Aveva svolto il suo servizio militare
nell’ufficio del comandante della caserma, in “Maggiorità” ed il suo capitano
gli aveva chiesto di segnalargli qualcuno in sostituzione visto che lui sarebbe
andato via di lì a pochi giorni.
Indovinate chi segnalò?
Arrivò un sergente e mi disse che
avrei dovuto presentarmi alle 8:00 del giorno successivo dal vice comandante,
il capitano Palumbo, non con la mimetica però, ma con la divisa.
Alle 8:00 in punto del giorno dopo,
bello preciso, profumato ed elegante con la divisa ufficiale e il basco blu, ero
davanti l’ufficio del capitano.
Il capitano Palumbo era una specie di
playboy prestato all’esercito. Era un uomo molto bello, elegante e
affascinante. Se la tirava un po’ ma in fondo era simpatico.
Mi fissò per un attimo, senza parlare.
Io ero lì impalato, fermo, senza
sapere cosa dire, ero in stand-by!
<<Hai lo sguardo
intelligente>> mi disse <<io non sbaglio mai, gli occhi parlano!>>
Oddio, pensai, ma non è che questo
vuole prendermi per il culo!
<<Vieni, ti accompagno alla tua
scrivania e ti spiego un po' di cose ...>>
Da quel giorno il capitano Palumbo è
stato per me un punto di riferimento, un secondo papà.

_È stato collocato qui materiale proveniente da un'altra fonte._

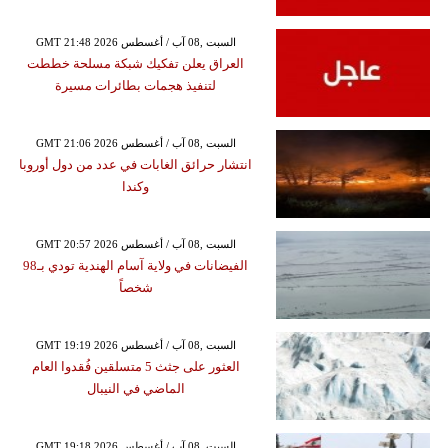
GMT 21:48 2026 السبت ,08 آب / أغسطس
العراق يعلن تفكيك شبكة مسلحة خططت
لتنفيذ هجمات بطائرات مسيرة
GMT 21:06 2026 السبت ,08 آب / أغسطس
انتشار حرائق الغابات في عدد من دول أوروبا
وكندا
GMT 20:57 2026 السبت ,08 آب / أغسطس
الفيضانات في ولاية آسام الهندية تودي بـ98
شخصاً
GMT 19:19 2026 السبت ,08 آب / أغسطس
العثور على جثث 5 متسلقين فُقدوا العام
الماضي في النيبال
GMT 19:18 2026 السبت ,08 آب / أغسطس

Sapete quale fu la mia “carta
vincente”? la mia vera fortuna?
Quella di saper scrivere a macchina!
Sì perché, tra le altre cose, mio
nonno, fin da piccolo, mi aveva insegnato a scrivere con la “Olivetti lettera
82”. Era fissato con la macchina da scrivere e io imparai benissimo. Ero
velocissimo.
In pratica, all’epoca, era come saper
utilizzare il computer ai giorni nostri.
“Impara l’arte e mettila da parte” diceva mio
nonno. E aveva ragione!
Nel giro di un mese il capitano mi
fece avere il grado di “caporale” e dopo altri tre mesi il grado di
“caporal-maggiore”, il massimo grado per un soldato.
Dopo la prima licenza tornai in
caserma con la mia Fiat 125 special. Era una soddisfazione vederla parcheggiata
lì, davanti alla caserma, vicino a quella del mio capitano.
Tornavo spesso a casa Isernia. Ogni 15
giorni mi firmava una licenza di tre giorni. Ero proprio un privilegiato.
Mi piaceva tornare a casa in divisa.
Lungo il viaggio quado mi fermavano i carabinieri, mi guardavano, mi facevano
il saluto e mi lasciavano andare. Che soddisfazione!
La mia caserma, Bracciano ed il suo
lago furono per me, per 10 mesi, la mia seconda casa.
Da lì in poi fu un susseguirsi di cose
meravigliose.
La mia permanenza in quella caserma è
stata una incredibile, meravigliosa, unica e irripetibile avventura.
Arrivò però il giorno del congedo.
L’agognato “foglio di congedo” per
molti ragazzi, ma non per me.
Mi dispiaceva lasciare quel posto,
quella divisa a cui mi ero molto affezionato, così come ero affezionato al mio
capitano.
Fu proprio lui che mi fece chiamare
nel suo ufficio per farmi quella proposta a cui ho ripensato per tantissimi
anni, ancora oggi!
Disse <<Primerano tu sei una
persona speciale ...>> (non me lo aveva detto mai nessuno!)
<< ... per questo ho pensato di
proporti di rimare e proseguire la carriera militare. Qui potrai studiare e
fare carriera ... IO TI AIUTERO’!>>
Sono queste ultime parole che ancora
mi risuonano nella testa! L’unico rimpianto della mia vita. Forse avrei dovuto accettare
quella proposta! ... o forse no! Chissà!
La vita è fatta di bivi, o vai a
destra o a sinistra.
Sliding doors ... è il destino!
Ero troppo giovane, avevo la mia vita
a Isernia, gli amici, la fidanzata, un lavoro, la radio e tutta una serie di
cose a cui avrei dovuto rinunciare per moltissimo tempo e che forse avrei anche
perso.
Ringraziai e dissi di NO! ... a
malincuore non accettai!
Dopo quella esperienza ero un’altra
persona.
Il ragazzino angosciato, timoroso,
dubbioso era sparito per far posto ad un giovane uomo sicuro di sé, ottimista e
positivo, rafforzato nel fisico e nello spirito.
Una nuova vita era iniziata, grazie
all’Esercito Italiano, grazie al capitano Palumbo, grazie a mio nonno!
*****
Dopo un mese dal congedo mi vidi
recapitare a casa una lettera. Riconobbi immediatamente lo stemma della mia
caserma. Era una lettera del capitano Palumbo. Conteneva parole bellissime. Mi
augurava ogni bene ed esprimeva soddisfazione per il lavoro che avevo svolto in
quell’ufficio.
Non mi perdonerò mai di averla persa!